Go through the records and extract every line with the word "Aluminium".

[Saved entries]
------------------------------------
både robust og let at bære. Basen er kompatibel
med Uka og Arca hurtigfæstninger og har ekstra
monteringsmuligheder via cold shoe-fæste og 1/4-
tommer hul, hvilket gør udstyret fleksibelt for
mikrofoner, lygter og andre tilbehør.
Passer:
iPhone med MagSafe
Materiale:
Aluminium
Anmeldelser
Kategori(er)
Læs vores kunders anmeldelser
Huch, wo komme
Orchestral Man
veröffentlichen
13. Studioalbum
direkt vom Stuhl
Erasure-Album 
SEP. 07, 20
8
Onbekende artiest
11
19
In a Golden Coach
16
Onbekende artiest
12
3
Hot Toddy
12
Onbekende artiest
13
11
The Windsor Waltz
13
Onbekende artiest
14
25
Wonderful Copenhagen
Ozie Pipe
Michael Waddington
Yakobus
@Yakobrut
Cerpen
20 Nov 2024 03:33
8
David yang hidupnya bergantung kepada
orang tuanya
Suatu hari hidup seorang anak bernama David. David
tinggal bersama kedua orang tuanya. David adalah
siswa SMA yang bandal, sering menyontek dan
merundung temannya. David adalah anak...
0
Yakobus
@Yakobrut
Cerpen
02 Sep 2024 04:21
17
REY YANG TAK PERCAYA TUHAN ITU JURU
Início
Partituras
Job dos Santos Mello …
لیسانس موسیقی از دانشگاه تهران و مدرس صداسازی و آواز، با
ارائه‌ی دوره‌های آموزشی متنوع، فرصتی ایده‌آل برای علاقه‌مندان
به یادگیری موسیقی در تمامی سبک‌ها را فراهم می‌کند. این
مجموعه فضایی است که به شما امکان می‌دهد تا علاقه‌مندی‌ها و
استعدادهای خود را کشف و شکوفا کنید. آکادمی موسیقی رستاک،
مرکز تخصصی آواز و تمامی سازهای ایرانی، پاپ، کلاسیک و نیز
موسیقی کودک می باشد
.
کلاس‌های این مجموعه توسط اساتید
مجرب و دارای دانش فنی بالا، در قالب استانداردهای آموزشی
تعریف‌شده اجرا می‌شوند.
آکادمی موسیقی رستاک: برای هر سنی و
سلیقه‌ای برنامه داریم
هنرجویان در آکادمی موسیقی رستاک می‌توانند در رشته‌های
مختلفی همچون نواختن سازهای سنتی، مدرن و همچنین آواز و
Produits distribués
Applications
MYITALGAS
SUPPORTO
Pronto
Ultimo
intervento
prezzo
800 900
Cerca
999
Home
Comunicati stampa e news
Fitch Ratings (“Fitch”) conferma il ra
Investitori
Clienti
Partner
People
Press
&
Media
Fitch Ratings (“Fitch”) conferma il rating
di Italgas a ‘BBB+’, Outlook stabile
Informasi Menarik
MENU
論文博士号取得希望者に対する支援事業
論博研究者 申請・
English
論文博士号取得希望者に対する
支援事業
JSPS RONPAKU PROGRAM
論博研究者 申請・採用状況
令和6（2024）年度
------------------------------------
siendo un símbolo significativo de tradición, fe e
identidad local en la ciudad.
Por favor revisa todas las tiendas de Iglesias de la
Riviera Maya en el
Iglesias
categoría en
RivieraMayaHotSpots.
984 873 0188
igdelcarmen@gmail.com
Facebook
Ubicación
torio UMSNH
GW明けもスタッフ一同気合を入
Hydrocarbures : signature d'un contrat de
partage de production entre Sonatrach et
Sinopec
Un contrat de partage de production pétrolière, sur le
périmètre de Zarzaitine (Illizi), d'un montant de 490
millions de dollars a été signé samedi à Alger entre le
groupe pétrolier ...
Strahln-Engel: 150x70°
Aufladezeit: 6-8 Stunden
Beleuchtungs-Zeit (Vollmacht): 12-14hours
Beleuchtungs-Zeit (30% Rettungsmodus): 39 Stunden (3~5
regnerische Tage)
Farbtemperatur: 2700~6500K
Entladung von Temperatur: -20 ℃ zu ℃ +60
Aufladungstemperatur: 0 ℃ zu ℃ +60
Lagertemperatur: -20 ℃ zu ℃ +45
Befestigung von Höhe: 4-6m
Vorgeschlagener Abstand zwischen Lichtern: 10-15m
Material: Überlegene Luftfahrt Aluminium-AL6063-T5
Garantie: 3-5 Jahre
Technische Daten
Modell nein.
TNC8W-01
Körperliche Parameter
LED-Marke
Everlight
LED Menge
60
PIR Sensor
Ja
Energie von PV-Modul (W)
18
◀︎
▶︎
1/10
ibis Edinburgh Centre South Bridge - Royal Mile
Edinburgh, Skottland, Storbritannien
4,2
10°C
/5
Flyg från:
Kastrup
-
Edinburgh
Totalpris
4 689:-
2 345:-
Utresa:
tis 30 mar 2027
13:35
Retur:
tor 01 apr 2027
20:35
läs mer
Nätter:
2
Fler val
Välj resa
------------------------------------
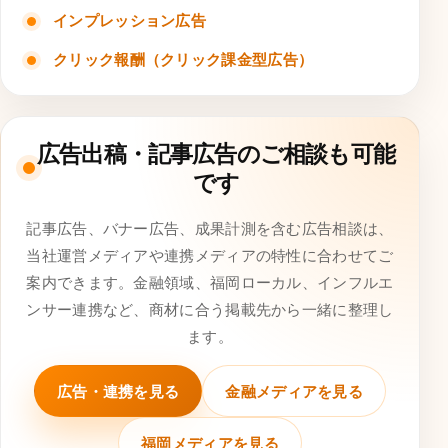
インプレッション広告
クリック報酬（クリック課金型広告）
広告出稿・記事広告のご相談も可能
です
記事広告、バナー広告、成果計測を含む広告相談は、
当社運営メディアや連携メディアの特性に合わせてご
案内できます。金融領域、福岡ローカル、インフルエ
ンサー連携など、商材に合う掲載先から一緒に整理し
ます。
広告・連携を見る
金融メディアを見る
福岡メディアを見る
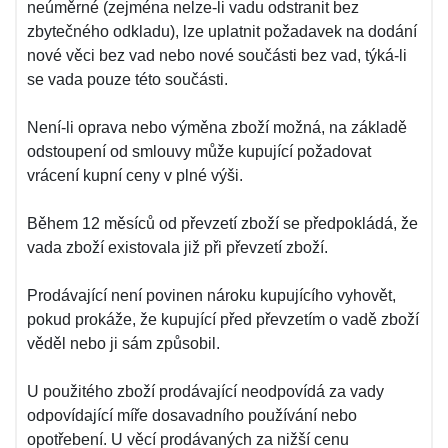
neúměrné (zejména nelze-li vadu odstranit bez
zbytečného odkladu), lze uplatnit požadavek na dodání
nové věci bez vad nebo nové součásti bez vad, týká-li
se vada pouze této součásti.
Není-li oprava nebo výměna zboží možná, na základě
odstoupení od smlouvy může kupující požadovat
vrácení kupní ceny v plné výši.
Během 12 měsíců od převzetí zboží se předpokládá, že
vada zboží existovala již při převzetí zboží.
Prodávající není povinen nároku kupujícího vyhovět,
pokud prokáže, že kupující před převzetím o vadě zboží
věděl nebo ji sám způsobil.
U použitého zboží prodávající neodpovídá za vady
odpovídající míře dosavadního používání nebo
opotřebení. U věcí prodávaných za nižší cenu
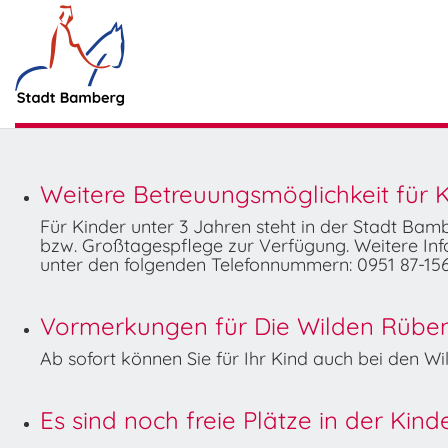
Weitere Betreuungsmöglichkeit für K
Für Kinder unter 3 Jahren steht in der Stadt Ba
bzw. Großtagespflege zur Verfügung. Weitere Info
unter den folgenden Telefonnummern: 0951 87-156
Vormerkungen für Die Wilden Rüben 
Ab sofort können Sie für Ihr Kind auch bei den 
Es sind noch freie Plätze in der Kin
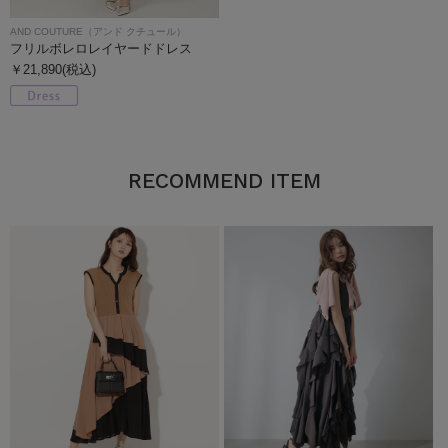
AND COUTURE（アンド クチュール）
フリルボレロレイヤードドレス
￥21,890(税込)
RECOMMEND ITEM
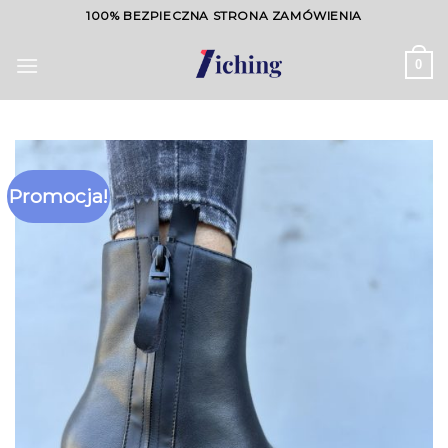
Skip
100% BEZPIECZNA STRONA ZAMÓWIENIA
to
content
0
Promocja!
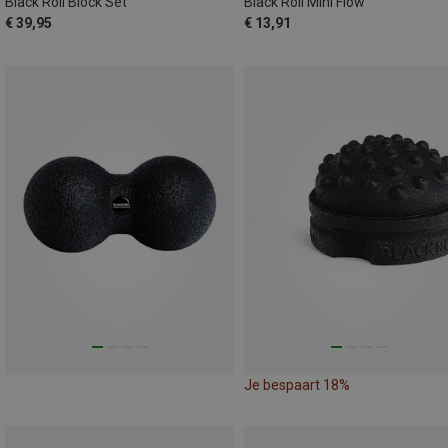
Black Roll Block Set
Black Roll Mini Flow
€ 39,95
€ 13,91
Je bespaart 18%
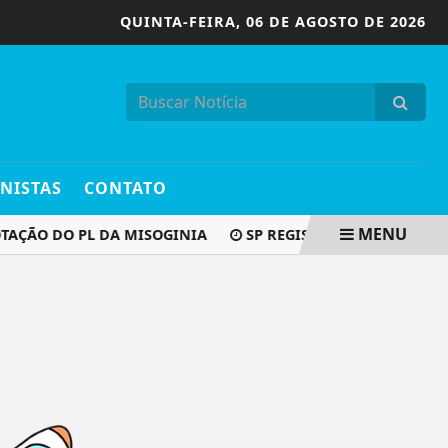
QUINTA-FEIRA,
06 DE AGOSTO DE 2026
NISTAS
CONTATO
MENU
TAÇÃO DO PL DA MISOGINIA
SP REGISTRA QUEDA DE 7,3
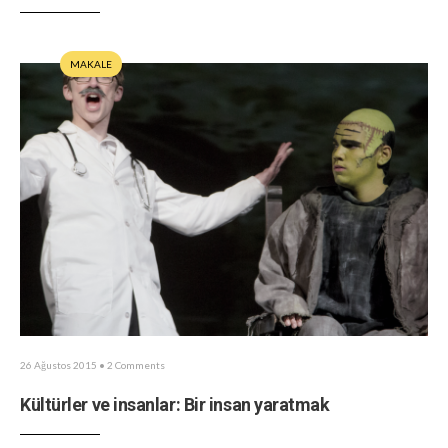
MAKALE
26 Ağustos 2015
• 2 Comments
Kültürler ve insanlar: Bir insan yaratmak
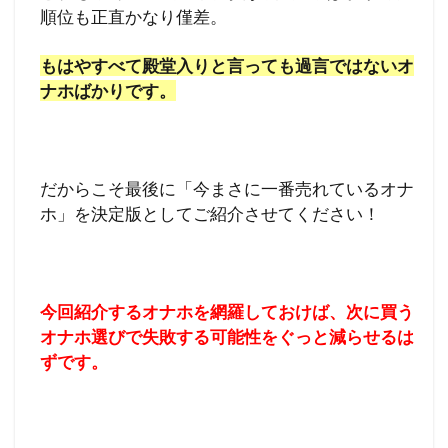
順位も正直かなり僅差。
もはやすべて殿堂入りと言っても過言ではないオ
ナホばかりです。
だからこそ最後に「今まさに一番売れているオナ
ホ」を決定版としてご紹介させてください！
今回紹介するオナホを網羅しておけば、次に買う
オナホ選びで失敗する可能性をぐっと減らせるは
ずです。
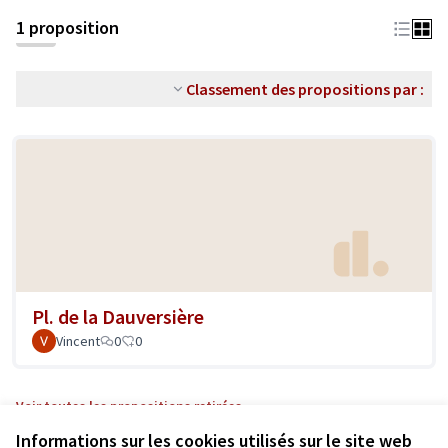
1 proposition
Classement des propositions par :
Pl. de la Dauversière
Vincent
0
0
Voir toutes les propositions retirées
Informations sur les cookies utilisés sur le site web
------------------------------------
--- Response below ---
Aluminium
Material: Überlegene Luftfahrt Aluminium-AL6063-T5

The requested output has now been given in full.